The information in others answers being already covered, here are a couple of other suggestions for your consideration.
Remove function calls, such as strlen() from within the for(;;) loop. You've already obtained the length with:
int length = strlen(sentence);
Now, just use it in your for loop:
for(i = 0; i < length ; i++)//includes replacement of == with <
Encapsulate the working part of your code, in this case the the counting of words and sentences. The following uses a different approach, but its the same idea:
//includes deliminators for common end-of-sentence punctuation:
int count_sentences(const char *buf)
{
const char *delim = {".?!"};//add additional 'end-of-sentence' punctuation as needed.
char *tok = NULL;
int count = 0;
char *dup = strdup(buf);//preserve original input buffer
if(dup)
{
tok = strtok(dup, delim);
while(tok)
{
count++;
tok = strtok(NULL, delim);
}
free(dup);
}
return count;
}
One additional idea, that is out of scope with your original code, but very useful in practice is to remove any parts of the buffer that may not be part of the sentence, i.e. leading or trailing space.
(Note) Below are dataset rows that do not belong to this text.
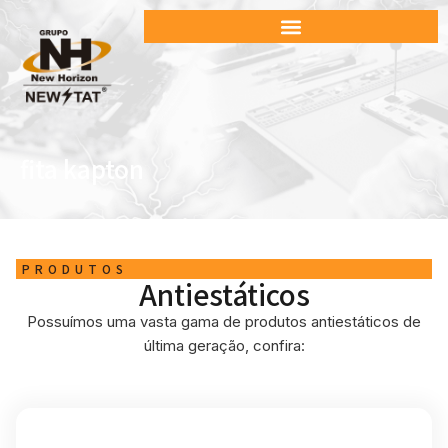
fita kapton
PRODUTOS
Antiestáticos
Possuímos uma vasta gama de produtos antiestáticos de
última geração, confira:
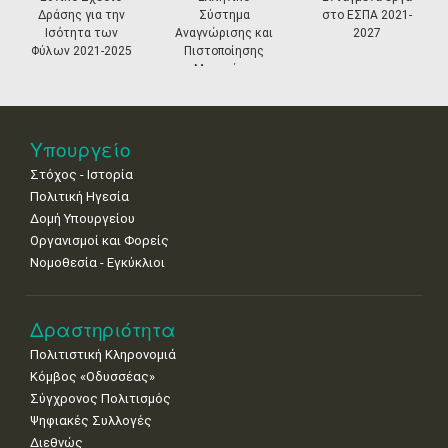
Δράσης για την
Σύστημα
στο ΕΣΠΑ 2021-
18
19
20
21
22
23
24
Ισότητα των
Αναγνώρισης και
2027
•
•
•
•
•
•
•
Φύλων 2021-2025
Πιστοποίησης
Μουσείων
25
26
27
28
29
30
31
•
•
•
•
•
•
•
Νοε
1
2
3
4
5
6
7
Υπουργείο
•
•
•
•
•
•
•
Στόχος - Ιστορία
8
9
10
11
12
13
14
Πολιτική Ηγεσία
•
•
•
•
•
•
•
Δομή Υπουργείου
Οργανισμοί και Φορείς
15
16
17
18
19
20
21
Νομοθεσία - Εγκύκλιοι
•
•
•
•
•
•
•
22
23
24
25
26
27
28
•
•
•
•
•
•
•
Δραστηριότητα
Πολιτιστική Κληρονομιά
29
30
Κόμβος «Οδυσσέας»
•
•
Σύγχρονος Πολιτισμός
Ψηφιακές Συλλογές
Διεθνώς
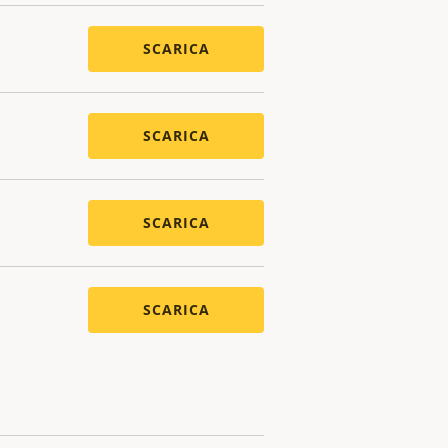
SCARICA
SCARICA
SCARICA
SCARICA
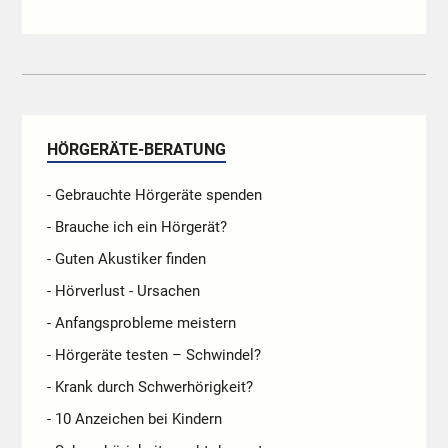
HÖRGERÄTE-BERATUNG
- Gebrauchte Hörgeräte spenden
- Brauche ich ein Hörgerät?
- Guten Akustiker finden
- Hörverlust - Ursachen
- Anfangsprobleme meistern
- Hörgeräte testen – Schwindel?
- Krank durch Schwerhörigkeit?
- 10 Anzeichen bei Kindern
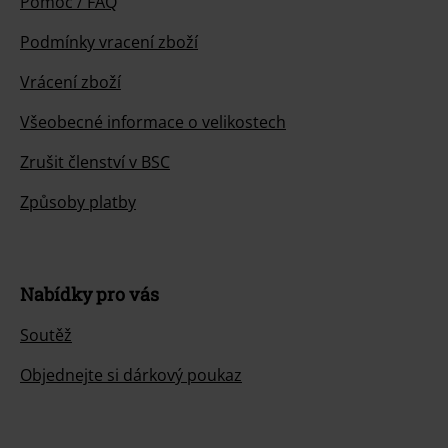
Pomoc / FAQ
Podmínky vracení zboží
Vrácení zboží
Všeobecné informace o velikostech
Zrušit členství v BSC
Způsoby platby
Nabídky pro vás
Soutěž
Objednejte si dárkový poukaz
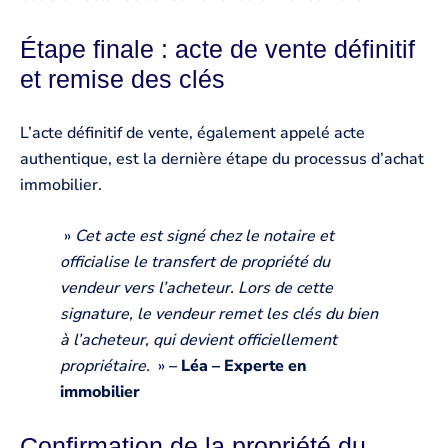
Étape finale : acte de vente définitif
et remise des clés
L’acte définitif de vente, également appelé acte
authentique, est la dernière étape du processus d’achat
immobilier.
»
Cet acte est signé chez le notaire et
officialise le transfert de propriété du
vendeur vers l’acheteur. Lors de cette
signature, le vendeur remet les clés du bien
à l’acheteur, qui devient officiellement
propriétaire.
»
–
Léa – Experte en
immobilier
Confirmation de la propriété du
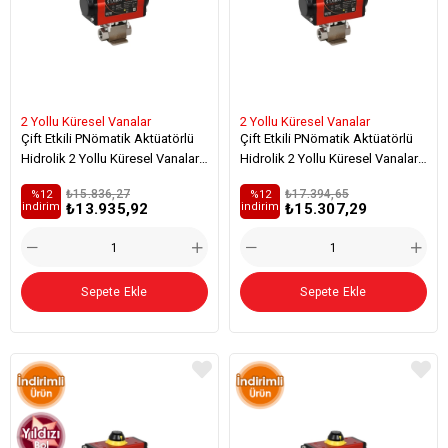
2 Yollu Küresel Vanalar
2 Yollu Küresel Vanalar
Çift Etkili PNömatik Aktüatörlü
Çift Etkili PNömatik Aktüatörlü
Hidrolik 2 Yollu Küresel Vanalar
Hidrolik 2 Yollu Küresel Vanalar
(AISI 316-L Paslanmaz) - Zemine
(AISI 316-L Paslanmaz) - Zemine
₺15.836,27
₺17.394,65
%12
%12
Sac Monteli-[su Ve Kimyasal
Sac Monteli - Viton-[su Ve
₺13.935,92
₺15.307,29
i̇ndirim
i̇ndirim
Akışkan Geçişi İçin Özel]
Kimyasal Akışkan Geçişi İçin
Özel]
Sepete Ekle
Sepete Ekle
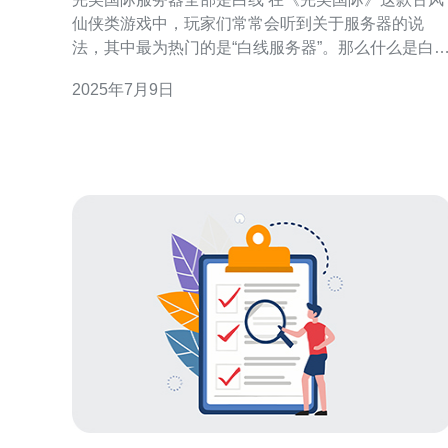
仙侠类游戏中，玩家们常常会听到关于服务器的说
法，其中最为热门的是“白线服务器”。那么什么是白
服务器呢？为什么完美国际中的服务器全部是白线
2025年7月9日
呢？让我们一起来探讨。 白线服务器是指在游戏中角
色名字前面有一个白色的横线，用来区分不同服务器
的玩家。在完美国际中，服务器被分为多个，每个服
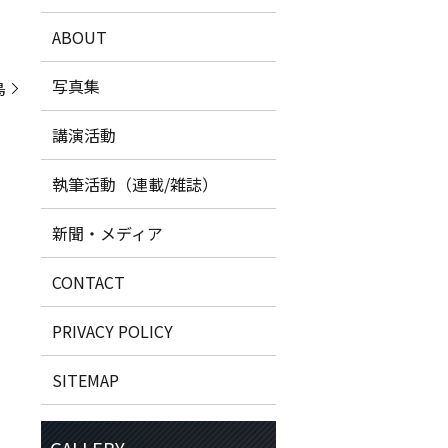
ABOUT
写真集
鳥
講演活動
執筆活動（連載/雑誌）
新聞・メディア
CONTACT
PRIVACY POLICY
SITEMAP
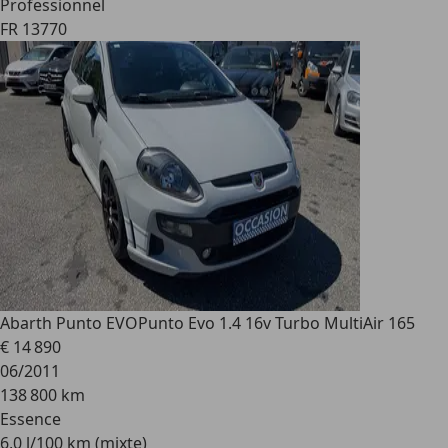
Professionnel
FR 13770
Abarth Punto EVO
Punto Evo 1.4 16v Turbo MultiAir 165
€ 14 890
06/2011
138 800 km
Essence
6,0 l/100 km (mixte)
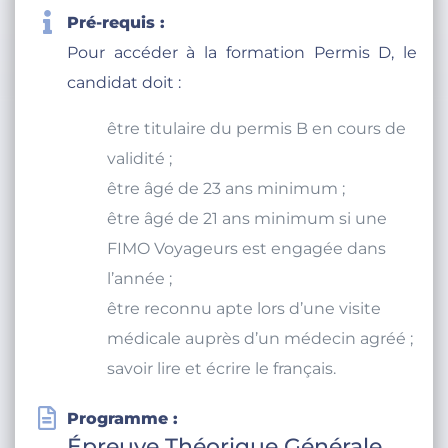
Pré-requis :
Pour accéder à la formation Permis D, le
candidat doit :
être titulaire du permis B en cours de
validité ;
être âgé de 23 ans minimum ;
être âgé de 21 ans minimum si une
FIMO Voyageurs est engagée dans
l’année ;
être reconnu apte lors d’une visite
médicale auprès d’un médecin agréé ;
savoir lire et écrire le français.
Programme :
Épreuve Théorique Générale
In your example, you have the test case for your sentences tightly defined within a string literal:
char sentence[] = "One fish. Two fish. Red fish. Blue fish.";
This is not incorrect, but what would happen at some point your code were to be expected to work with string buffers not so neatly packaged? i.e. leading or trailing white space characters in the buffer to be processed?
"\n\n\tOne fish. Two fish. Red fish. Blue fish.\f"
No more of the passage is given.